Article ID: | iaor20162703 |
Volume: | 67 |
Issue: | 7 |
Start Page Number: | 953 |
End Page Number: | 969 |
Publication Date: | Jul 2016 |
Journal: | Journal of the Operational Research Society |
Authors: | Maddah Bacel, Ghoniem Ahmed, Flamand Tulay |
Keywords: | location, allocation: resources, combinatorial optimization, programming: integer, marketing |
This paper addresses a problem where a retailer seeks to optimize store‐wide shelf‐space allocation in order to maximize the visibility of products to consumers and consequently stimulate impulse buying. We consider a setting where the retailer, because of product affinities or the retailer’s historical practice, has pre‐clustered product categories into groups each of which must be assigned to a shelf. On the basis of its location in the store layout, each shelf is partitioned into contiguous shelf segments having different anticipated customer traffic densities. The retailer seeks to assign each group of product categories to a shelf, to determine the relative location of product categories within their assigned shelf, and to specify their allocated total shelf space within given lower/upper bounds. We propose a 0–1 integer programme that takes into account expected customer traffic densities within the store, groups of product categories, their relative profitability, and the desirability to keep certain product groups in the same aisle, with the objective of maximizing the impulse buying profit.

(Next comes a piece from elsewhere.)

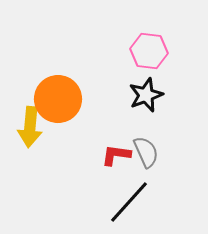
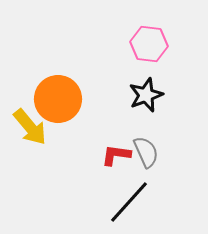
pink hexagon: moved 7 px up
yellow arrow: rotated 45 degrees counterclockwise
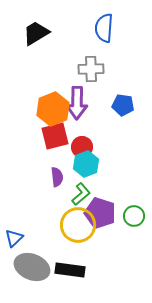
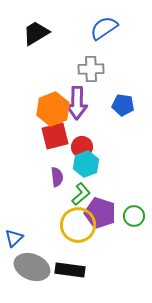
blue semicircle: rotated 52 degrees clockwise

The proposed model is grounded in a preprocessing scheme that explores feasible assignments of subsets of product groups to available aisles by iteratively solving an ‐hard subproblem and is numerically observed to greatly outperform an alternative mixed‐integer programming formulation. We demonstrate the usefulness of and the enhanced tractability achieved by the proposed approach using a case study motivated by a grocery store in New England and a variety of simulated problem instances.